__Excerpted records__
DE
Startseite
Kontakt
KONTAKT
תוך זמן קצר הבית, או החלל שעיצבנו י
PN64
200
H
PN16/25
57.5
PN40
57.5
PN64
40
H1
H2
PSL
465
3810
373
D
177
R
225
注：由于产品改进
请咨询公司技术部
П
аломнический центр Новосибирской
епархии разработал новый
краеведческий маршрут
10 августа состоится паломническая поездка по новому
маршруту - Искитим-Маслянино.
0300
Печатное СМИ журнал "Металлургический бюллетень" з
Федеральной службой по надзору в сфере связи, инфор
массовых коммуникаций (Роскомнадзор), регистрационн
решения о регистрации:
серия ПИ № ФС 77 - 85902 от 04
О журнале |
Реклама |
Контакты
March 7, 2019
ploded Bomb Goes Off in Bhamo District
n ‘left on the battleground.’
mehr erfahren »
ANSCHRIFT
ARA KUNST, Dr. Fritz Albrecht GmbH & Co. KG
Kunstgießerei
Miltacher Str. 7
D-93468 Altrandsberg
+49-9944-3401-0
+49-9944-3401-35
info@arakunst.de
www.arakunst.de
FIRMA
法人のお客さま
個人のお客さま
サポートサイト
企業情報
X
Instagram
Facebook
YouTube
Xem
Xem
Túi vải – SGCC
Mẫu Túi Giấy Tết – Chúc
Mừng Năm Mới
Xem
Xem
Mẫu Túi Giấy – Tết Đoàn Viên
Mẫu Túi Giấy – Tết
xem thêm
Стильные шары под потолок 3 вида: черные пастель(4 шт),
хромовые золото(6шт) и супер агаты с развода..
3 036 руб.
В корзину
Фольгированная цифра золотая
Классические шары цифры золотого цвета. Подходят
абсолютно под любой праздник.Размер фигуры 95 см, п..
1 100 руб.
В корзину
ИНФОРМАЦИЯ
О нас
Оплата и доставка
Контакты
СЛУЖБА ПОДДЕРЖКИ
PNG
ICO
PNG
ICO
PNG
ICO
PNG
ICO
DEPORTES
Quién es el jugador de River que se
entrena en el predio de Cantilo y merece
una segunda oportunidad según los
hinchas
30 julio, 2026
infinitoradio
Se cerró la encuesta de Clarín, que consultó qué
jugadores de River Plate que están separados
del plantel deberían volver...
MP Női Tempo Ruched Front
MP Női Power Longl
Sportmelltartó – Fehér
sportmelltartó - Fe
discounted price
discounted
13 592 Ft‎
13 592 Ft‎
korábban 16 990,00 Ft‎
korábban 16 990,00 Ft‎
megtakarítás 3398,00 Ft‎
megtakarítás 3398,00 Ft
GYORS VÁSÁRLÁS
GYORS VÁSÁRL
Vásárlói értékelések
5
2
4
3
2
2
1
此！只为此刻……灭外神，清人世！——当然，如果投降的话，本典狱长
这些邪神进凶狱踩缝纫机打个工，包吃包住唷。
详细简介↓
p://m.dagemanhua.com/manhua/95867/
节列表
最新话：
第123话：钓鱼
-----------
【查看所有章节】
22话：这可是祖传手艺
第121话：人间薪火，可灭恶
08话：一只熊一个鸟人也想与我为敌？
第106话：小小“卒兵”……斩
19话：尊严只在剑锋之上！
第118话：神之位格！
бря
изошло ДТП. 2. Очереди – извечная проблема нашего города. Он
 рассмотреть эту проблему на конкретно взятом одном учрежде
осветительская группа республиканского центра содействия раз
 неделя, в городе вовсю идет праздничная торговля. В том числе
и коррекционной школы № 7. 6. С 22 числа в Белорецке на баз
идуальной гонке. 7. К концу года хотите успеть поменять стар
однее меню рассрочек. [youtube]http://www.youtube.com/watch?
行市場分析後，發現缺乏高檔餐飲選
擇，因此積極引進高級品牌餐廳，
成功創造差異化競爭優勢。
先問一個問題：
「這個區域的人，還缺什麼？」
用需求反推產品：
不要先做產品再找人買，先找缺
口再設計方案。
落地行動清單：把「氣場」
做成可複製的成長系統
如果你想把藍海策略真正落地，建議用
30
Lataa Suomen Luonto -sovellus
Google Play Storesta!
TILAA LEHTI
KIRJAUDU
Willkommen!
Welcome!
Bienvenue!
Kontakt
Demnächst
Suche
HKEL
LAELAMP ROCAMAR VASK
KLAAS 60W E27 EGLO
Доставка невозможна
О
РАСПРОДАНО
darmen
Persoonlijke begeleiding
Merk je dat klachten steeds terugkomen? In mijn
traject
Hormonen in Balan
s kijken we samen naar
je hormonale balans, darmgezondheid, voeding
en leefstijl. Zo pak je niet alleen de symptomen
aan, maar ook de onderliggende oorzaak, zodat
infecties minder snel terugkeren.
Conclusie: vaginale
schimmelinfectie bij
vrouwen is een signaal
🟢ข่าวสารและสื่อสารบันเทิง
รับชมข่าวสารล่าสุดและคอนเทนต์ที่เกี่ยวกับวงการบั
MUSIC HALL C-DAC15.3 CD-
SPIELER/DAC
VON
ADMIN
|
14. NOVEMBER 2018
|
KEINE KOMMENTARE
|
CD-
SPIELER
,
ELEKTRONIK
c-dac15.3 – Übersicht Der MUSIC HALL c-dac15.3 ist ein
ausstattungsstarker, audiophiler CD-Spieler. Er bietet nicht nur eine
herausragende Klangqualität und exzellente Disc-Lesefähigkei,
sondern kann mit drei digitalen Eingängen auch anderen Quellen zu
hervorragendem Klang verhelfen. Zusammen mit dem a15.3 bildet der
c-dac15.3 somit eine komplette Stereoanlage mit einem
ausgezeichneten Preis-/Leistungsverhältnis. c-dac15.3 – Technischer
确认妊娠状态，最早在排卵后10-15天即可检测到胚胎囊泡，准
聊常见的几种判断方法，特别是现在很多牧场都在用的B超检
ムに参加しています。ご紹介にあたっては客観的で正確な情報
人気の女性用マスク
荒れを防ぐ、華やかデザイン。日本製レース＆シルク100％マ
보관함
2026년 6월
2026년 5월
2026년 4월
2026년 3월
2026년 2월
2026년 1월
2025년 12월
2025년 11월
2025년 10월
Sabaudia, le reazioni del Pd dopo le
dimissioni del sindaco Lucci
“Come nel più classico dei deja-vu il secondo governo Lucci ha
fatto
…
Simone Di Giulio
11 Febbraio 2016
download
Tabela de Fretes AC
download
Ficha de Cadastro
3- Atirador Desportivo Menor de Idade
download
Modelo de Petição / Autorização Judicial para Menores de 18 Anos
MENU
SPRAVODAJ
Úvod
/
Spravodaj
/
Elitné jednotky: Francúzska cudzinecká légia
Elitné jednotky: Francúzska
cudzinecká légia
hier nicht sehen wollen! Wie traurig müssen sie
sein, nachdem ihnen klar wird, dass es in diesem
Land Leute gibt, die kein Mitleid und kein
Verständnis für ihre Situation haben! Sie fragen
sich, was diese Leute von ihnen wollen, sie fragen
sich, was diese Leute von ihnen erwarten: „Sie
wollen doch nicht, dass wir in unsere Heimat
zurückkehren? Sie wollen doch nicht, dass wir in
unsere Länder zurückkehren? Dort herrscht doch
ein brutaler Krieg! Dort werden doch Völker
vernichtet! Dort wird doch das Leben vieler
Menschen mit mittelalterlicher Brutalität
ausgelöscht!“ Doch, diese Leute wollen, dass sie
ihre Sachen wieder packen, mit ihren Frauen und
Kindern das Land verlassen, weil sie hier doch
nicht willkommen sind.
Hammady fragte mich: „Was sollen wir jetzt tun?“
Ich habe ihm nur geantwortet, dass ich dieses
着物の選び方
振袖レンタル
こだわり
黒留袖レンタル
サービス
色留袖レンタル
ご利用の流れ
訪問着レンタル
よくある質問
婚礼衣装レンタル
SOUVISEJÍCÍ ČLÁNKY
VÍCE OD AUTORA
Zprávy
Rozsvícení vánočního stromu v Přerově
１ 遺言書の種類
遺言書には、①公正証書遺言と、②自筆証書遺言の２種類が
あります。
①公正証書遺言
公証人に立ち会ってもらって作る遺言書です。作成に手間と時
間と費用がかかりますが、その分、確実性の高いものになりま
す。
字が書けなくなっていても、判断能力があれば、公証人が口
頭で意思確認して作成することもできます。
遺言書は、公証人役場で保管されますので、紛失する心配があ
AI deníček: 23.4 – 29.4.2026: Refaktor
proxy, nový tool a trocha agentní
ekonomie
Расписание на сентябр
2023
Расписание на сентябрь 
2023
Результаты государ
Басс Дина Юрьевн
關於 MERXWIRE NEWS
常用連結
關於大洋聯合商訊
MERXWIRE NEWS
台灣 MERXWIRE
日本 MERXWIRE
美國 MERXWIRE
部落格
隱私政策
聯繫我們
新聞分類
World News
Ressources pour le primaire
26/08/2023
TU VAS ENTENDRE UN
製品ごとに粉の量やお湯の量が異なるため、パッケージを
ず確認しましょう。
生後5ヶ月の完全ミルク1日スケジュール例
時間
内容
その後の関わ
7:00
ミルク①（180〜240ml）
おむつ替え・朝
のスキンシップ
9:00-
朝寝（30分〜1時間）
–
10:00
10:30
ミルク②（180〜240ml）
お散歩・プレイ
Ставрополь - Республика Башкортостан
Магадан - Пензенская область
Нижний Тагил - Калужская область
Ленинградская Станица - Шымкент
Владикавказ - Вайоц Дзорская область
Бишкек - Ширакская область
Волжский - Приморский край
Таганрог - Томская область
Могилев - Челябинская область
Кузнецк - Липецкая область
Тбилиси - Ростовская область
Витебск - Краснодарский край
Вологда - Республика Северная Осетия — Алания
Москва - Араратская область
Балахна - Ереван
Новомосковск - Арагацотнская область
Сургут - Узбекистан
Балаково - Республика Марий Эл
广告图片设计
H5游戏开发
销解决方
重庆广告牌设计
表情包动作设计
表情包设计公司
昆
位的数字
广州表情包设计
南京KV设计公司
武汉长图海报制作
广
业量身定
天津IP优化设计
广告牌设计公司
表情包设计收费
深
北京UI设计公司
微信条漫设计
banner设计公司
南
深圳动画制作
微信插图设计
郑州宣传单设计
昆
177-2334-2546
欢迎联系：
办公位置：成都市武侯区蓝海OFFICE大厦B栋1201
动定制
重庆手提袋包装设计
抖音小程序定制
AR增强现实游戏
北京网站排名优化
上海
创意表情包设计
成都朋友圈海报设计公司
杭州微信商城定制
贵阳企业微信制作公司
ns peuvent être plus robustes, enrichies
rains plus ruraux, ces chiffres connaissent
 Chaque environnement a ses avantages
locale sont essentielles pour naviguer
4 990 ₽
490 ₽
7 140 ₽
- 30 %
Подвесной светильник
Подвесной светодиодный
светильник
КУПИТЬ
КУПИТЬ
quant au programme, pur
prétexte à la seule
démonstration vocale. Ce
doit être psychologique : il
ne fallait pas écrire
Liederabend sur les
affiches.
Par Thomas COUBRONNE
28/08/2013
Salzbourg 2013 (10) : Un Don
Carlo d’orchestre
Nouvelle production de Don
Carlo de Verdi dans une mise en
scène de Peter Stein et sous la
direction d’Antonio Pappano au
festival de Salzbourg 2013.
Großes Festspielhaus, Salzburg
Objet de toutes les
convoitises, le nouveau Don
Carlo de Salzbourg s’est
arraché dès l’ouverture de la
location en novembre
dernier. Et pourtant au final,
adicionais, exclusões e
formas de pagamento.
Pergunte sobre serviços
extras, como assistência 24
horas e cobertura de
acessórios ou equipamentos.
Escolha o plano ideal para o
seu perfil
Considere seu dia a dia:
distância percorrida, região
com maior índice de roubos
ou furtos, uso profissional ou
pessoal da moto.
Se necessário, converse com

__Work instruction__
When a line in the data contains "Carlo", return it as written.

__Exercise answer__
Carlo d’orchestre
Carlo de Verdi dans une mise en
Carlo de Salzbourg s’est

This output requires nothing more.